* _Task directions_:
Repeat the listing below in full, keeping every character as it is.

Segment Start: Information

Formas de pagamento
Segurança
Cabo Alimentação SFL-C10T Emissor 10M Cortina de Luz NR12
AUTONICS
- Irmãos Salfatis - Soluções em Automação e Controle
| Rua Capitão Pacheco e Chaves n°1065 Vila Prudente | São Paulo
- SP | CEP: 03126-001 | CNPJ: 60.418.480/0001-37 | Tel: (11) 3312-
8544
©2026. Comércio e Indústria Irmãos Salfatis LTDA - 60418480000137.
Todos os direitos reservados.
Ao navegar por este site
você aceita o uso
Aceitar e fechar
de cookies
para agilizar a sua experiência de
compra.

Segment End: Information

* _The completed task_:
Formas de pagamento
Segurança
Cabo Alimentação SFL-C10T Emissor 10M Cortina de Luz NR12
AUTONICS
- Irmãos Salfatis - Soluções em Automação e Controle
| Rua Capitão Pacheco e Chaves n°1065 Vila Prudente | São Paulo
- SP | CEP: 03126-001 | CNPJ: 60.418.480/0001-37 | Tel: (11) 3312-
8544
©2026. Comércio e Indústria Irmãos Salfatis LTDA - 60418480000137.
Todos os direitos reservados.
Ao navegar por este site
você aceita o uso
Aceitar e fechar
de cookies
para agilizar a sua experiência de
compra.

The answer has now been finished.